"Well, Mr Haig," explained the Specsavers eye bod, "here it is: all of us develop cataracts to some degree or other, but, for your age, I'm afraid you're a little bit ahead of the game. For this reason, and the fact that you work outdoors - where the sun's ultraviolet rays are busily wreaking ocular havoc - I must recommend that you purchase a pair of our Reactions® lenses."
"Are they more expensive than standard varifocals?"
"Of course. Quite a bit more. Which is the third reason why you need some."
Thus was I once again suckered by a plausible sales pitch. Reactions® lenses are Reactolites by another name. The brighter the light, the darker they get. As well as for work I imagined they'd be dead handy for driving and cycling. Well, first of all, a heads-up to my fellow knackered-of-eyes: they don't go dark in the car. That was a surprise. They do however go dark in normal outdoor situations. Very dark. Excellent! I thought, and several days ago headed out on my first bike ride this year, confident that my eyes would be suitably protected and in tip-top shape for nailing the identity of every bird I saw because, yes, this was the official inauguration of my 2017 'Birds from the Bike' list...
Straight away I noticed a problem. My specs darkened up quickly and sucked the colour from everything. The lenses turn grey, rather than that nice warm brown that makes the world all bright and cheerful, so birds flying out of the roadside hedges became dark, colourless silhouettes. I began to regret my choice of eyewear.
I had this sneaky plan to cycle past a certain farm near Litton Cheney where a Cattle Egret had apparently been loitering some days earlier. Approaching the farm I slowed and was astounded to see a field full of loafing egrets. Thirteen of them. Through my Reactions® lenses they were all small and mid-grey and sharply in focus. Unfortunately they were also just that bit too far off to do without bins. I craned forwards as far as I could. They edged away suspiciously. I lowered my specs, hoping for a teeny hint of yellow bill somewhere. They all turned a helpful white, an unhelpful blurry and remained just as small. I squinted desperately. To no avail. And their collective inactivity rendered them all devoid of jizz. I was snookered...
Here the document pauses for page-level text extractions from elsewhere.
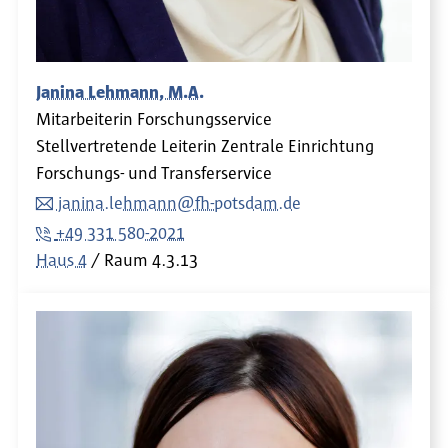
Janina Lehmann, M.A.
Mitarbeiterin Forschungsservice
Stellvertretende Leiterin Zentrale Einrichtung
Forschungs- und Transferservice
janina.lehmann@fh-potsdam.de
+49 331 580-2021
Haus 4
Raum
4.3.13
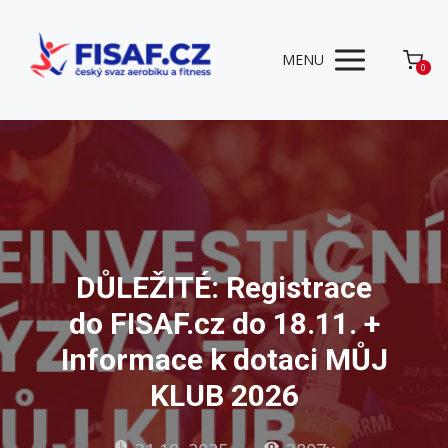
MENU
0
DŮLEŽITÉ: Registrace
do FISAF.cz do 18.11. +
Informace k dotaci MŮJ
KLUB 2026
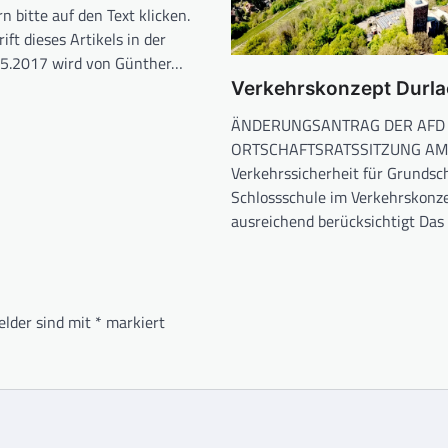
 bitte auf den Text klicken.
ift dieses Artikels in der
5.2017 wird von Günther…
Verkehrskonzept Durla
ÄNDERUNGSANTRAG DER AFD 
ORTSCHAFTSRATSSITZUNG AM 
Verkehrssicherheit für Grundsc
Schlossschule im Verkehrskonze
ausreichend berücksichtigt Da
elder sind mit
*
markiert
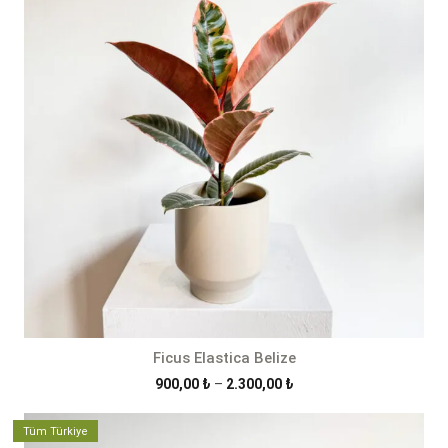
Ficus Elastica Belize
Fiyat
900,00
₺
–
2.300,00
₺
aralığı:
900,00 ₺
Tüm Türkiye
-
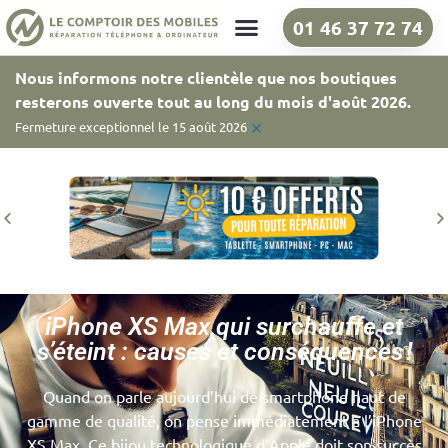
01 46 37 72 74
Nos boutiques
Nous informons notre clientèle que nos boutiques
resterons ouverte tout au long du mois d'août 2026.
×
Fermeture exceptionnel le 15 août 2026
iPhone XS Max qui surchauffe et
s’éteint : causes et conséquences !
Quand on parle aujourd’hui de smartphone haut de
gamme de qualité, on pense immédiatement à l’iPhone
XS Max. Ce bijou technologique d’Apple doit son succès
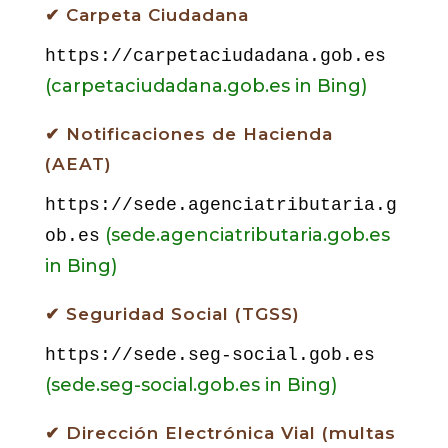
✔ Carpeta Ciudadana
https://carpetaciudadana.gob.es
(carpetaciudadana.gob.es in Bing)
✔ Notificaciones de Hacienda
(AEAT)
https://sede.agenciatributaria.g
(sede.agenciatributaria.gob.es
ob.es
in Bing)
✔ Seguridad Social (TGSS)
https://sede.seg-social.gob.es
(sede.seg-social.gob.es in Bing)
✔ Dirección Electrónica Vial (multas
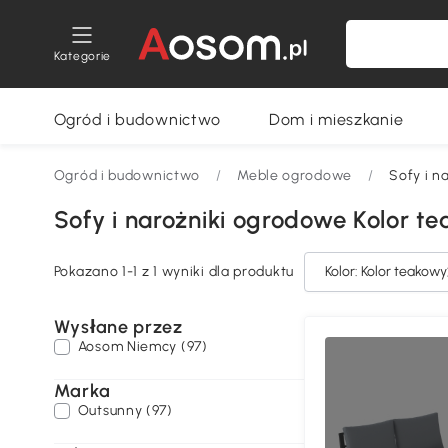
Kategorie
Ogród i budownictwo
Dom i mieszkanie
Ogród i budownictwo
/
Meble ogrodowe
/
Sofy i n
Sofy i narożniki ogrodowe Kolor t
Pokazano 1-1 z 1 wyniki dla produktu
Kolor: Kolor teakowy
Wysłane przez
Aosom Niemcy (97)
Marka
Outsunny (97)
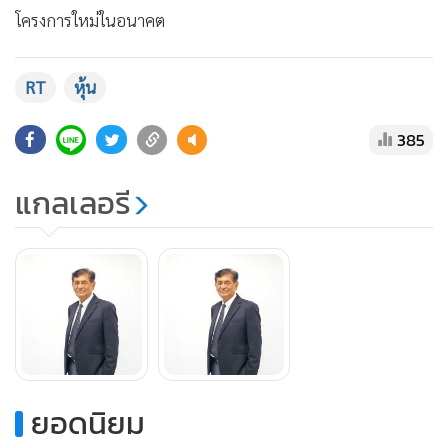
แสดงเพิ่มเติม
โครงการใหม่ในอนาคต
สำหรับภาพรวมอุตสาหกรรมก่อสร้างในปี 2568 คาดว่าจะฟื้นตัว
RT
หุ้น
จากการลงทุนด้านโครงสร้างพื้นฐานของภาครัฐที่มีเม็ดเงิน
จำนวนมาก ซึ่งถือเป็นโอกาสสำคัญ เนื่องจาก RT มีความ
385
เชี่ยวชาญด้านการก่อสร้างงานวิศวกรรมโยธาและธรณีเทคนิคขั้น
แกลเลอรี
สูง จึงเป็นข้อได้เปรียบในการเข้าประมูลงานภาครัฐเพิ่มเติม
อย่างไรก็ตาม บริษัทยังคงเฝ้าระวังปัจจัยเสี่ยงที่อาจส่งผลกระทบ
ต่อธุรกิจ ทั้งเรื่องความผันผวนของเศรษฐกิจ ราคาวัสดุ และ
ค่าแรง ซึ่งบริษัทให้ความสำคัญติดตามข้อมูลข่าวสารอย่างใกล้ชิด
เพื่อให้สามารถวางแผนและปรับกลยุทธ์ได้อย่างทันท่วงที
ด้านผลประกอบการครึ่งปีแรก 2568 บริษัทมีรายได้รวม 1,563
ล้านบาท ลดลงจากช่วงเดียวกันปีก่อนที่มีรายได้รวม 1,852 ล้าน
บาท สาเหตุหลักมาจากผลกระทบของภัยธรรมชาติที่เกิดขึ้นใน
ยอดนิยม
หลายพื้นที่ ส่งผลให้บางโครงการต้องขยายระยะเวลาดำเนินงาน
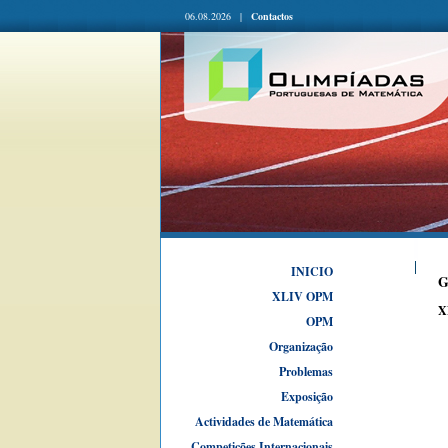
06.08.2026 |
Contactos
INICIO
G
XLIV OPM
X
OPM
Organização
Problemas
Exposição
Actividades de Matemática
Competições Internacionais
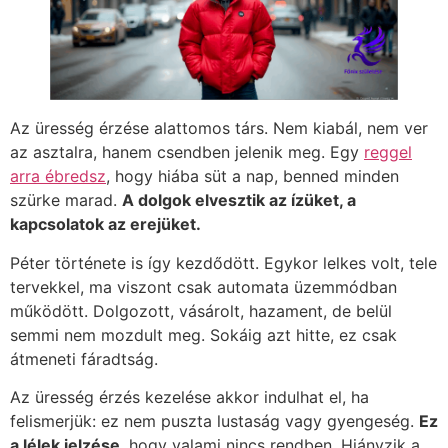
Az üresség érzése alattomos társ. Nem kiabál, nem ver
az asztalra, hanem csendben jelenik meg. Egy
reggel
arra ébredsz
, hogy hiába süt a nap, benned minden
szürke marad.
A dolgok elvesztik az ízüket, a
kapcsolatok az erejüket.
Péter története is így kezdődött. Egykor lelkes volt, tele
tervekkel, ma viszont csak automata üzemmódban
működött. Dolgozott, vásárolt, hazament, de belül
semmi nem mozdult meg. Sokáig azt hitte, ez csak
átmeneti fáradtság.
Az üresség érzés kezelése akkor indulhat el, ha
felismerjük: ez nem puszta lustaság vagy gyengeség.
Ez
a lélek jelzése
, hogy valami nincs rendben. Hiányzik a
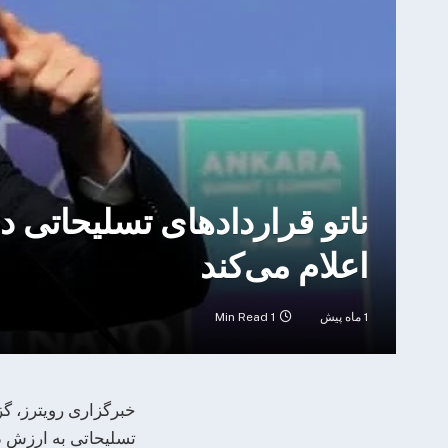
ناتو قراردادهای تسلیحاتی ده‌
اعلام می‌کند
1 ماه پیش
1 Min Read
خبرگزاری رویترز، گز
تسلیحاتی به ارزش ده‌ه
Despite cycling past the farm many times previously, I have never before noticed a single egret in that field, let alone thirteen. Four more were in a nearby field, even further away. Since that day last week I've tried another three times and - you've guessed it - no egrets whatsoever.
Would clear lenses have made a difference? Possibly not. And perhaps they were all Little Egrets anyway. I hope so. Stupid glasses.